Maybe the Secret Service is incompetent, or maybe there’s something even fouler afoot. Either way, the scandal over the disappearance of text messages around the Jan. 6 insurrection demands answers.
These events raise a mess of questions. Most important, how on earth did the Secret Service lose track of these texts? IT migrations are easy enough in 2022 that most small businesses can do them without a snag. It boggles the mind that a supposedly advanced cyber-actor like the Secret Service, required by law to preserve this sort of data, would fail to back up information as a matter of course. That the agency would lose information so obviously important to the historical record is even more perplexing. And why did DHS Inspector General Joseph Cuffari, an appointee of the previous administration, choose to alert Congress to the texts’ deletion only now, months after his office discovered they were gone? Finally, there’s the worry that the jurisdictional snarl created by the OIG’s investigation of the Secret Service will complicate efforts by the Jan. 6 House select committee to find answers of its own.

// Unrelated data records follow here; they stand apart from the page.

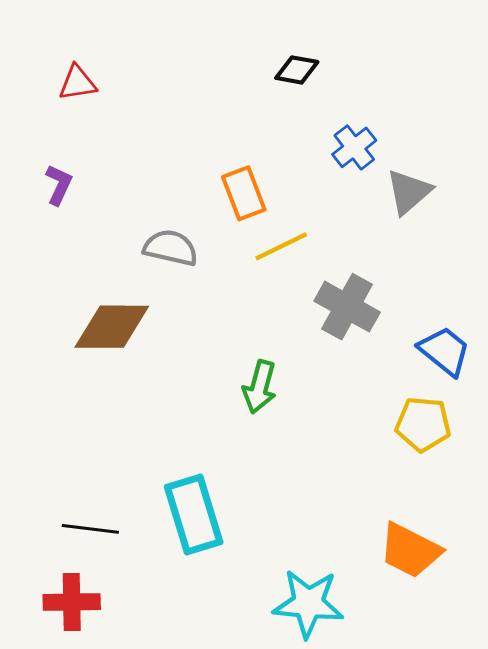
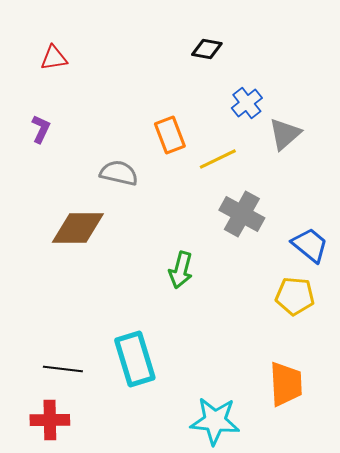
yellow line: (281, 246) -> (218, 159), moved
orange trapezoid: (410, 550) -> (286, 384), turned -120

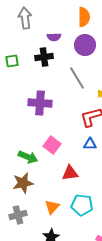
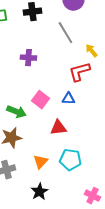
purple cross: (40, 103) -> (28, 58), size x0.7
blue triangle: (90, 144) -> (68, 99), moved

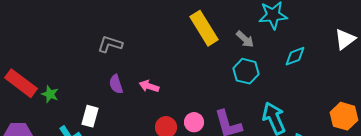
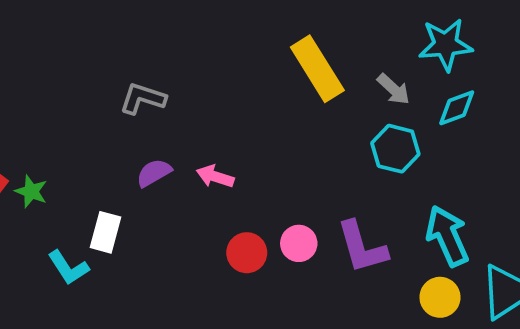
cyan diamond: (295, 56) -> (457, 108), moved
purple semicircle: (116, 84) -> (154, 173), turned 78

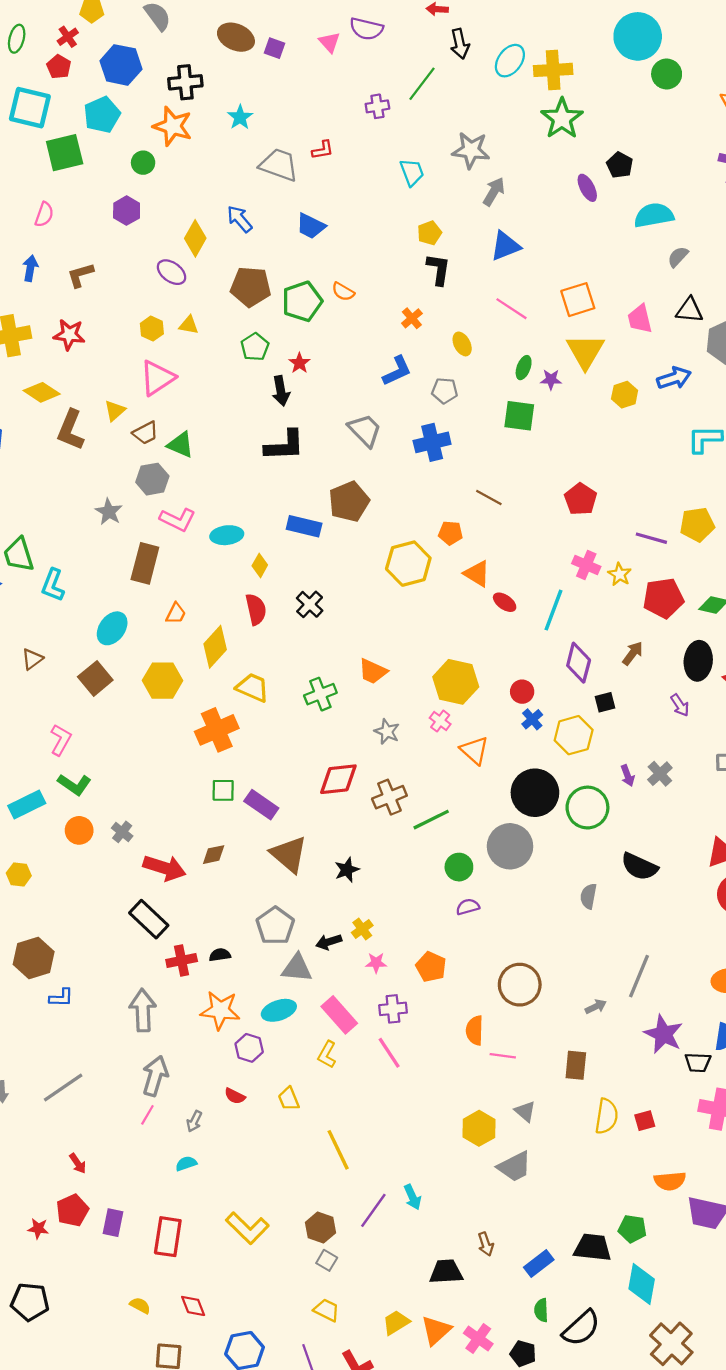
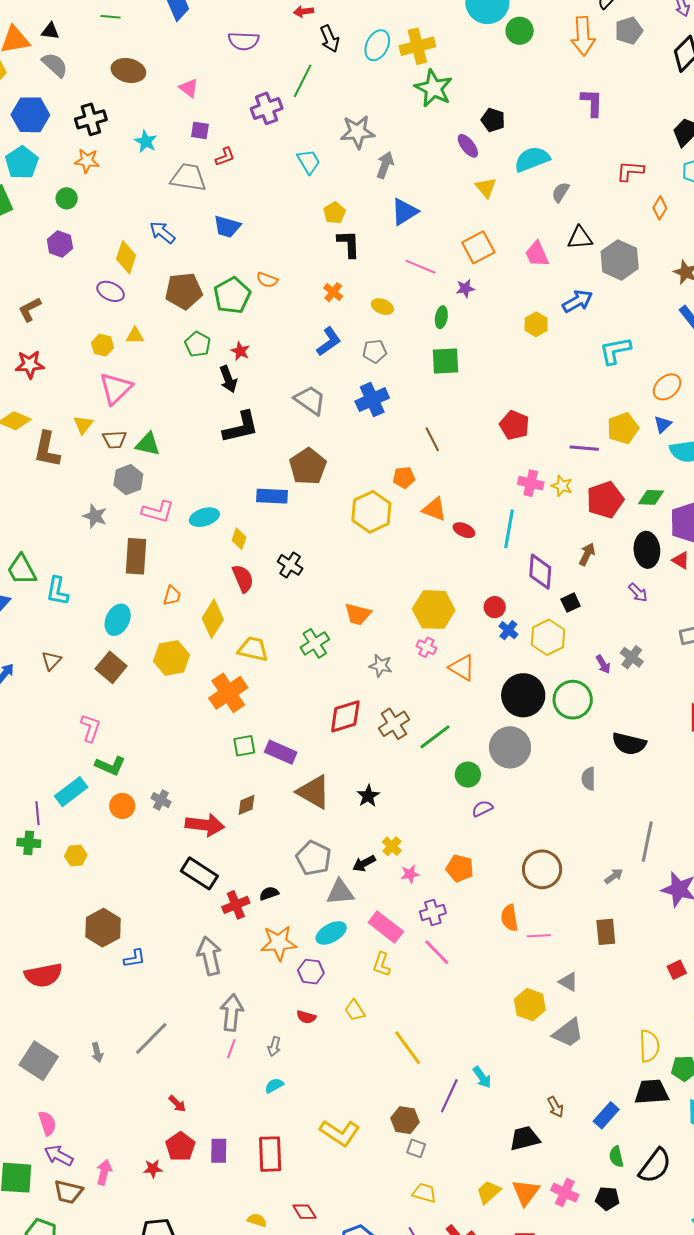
pink triangle: (329, 42) -> (189, 88), moved
purple square: (274, 48) -> (200, 130), moved
purple cross: (377, 106) -> (267, 108), size x1.4
orange star: (173, 126) -> (87, 161), size x0.7
yellow ellipse: (462, 344) -> (382, 307), turned -30
yellow triangle: (585, 351) -> (486, 188), moved, size x0.6
purple star: (551, 380) -> (465, 288), moved
brown trapezoid: (145, 433) -> (114, 440), turned 35
brown line: (489, 498) -> (432, 439), turned 45
yellow semicircle: (607, 1116) -> (649, 1046), moved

That the facts of this mysterious matter do eventually make their way to the public is essential. Congress was looking for these communications for a reason: The discussions among Secret Service agents before, during and after rioters stormed the chambers of Congress surely weren’t restricted to the radio conversations of which we heard snippets during Thursday night’s hearing. The real-time actions and reactions of those so close to President Donald Trump as he planned whether to go to the Capitol, and what to do there, can speak to his intentions and his state of mind — proving crucial to any possible case against him.
It’s encouraging that the DHS inspector general seems to want to get to the bottom of this matter now, at this bizarrely belated stage. But Congress, the Justice Department and anyone else paying attention should also keep watch, including over the watchdog.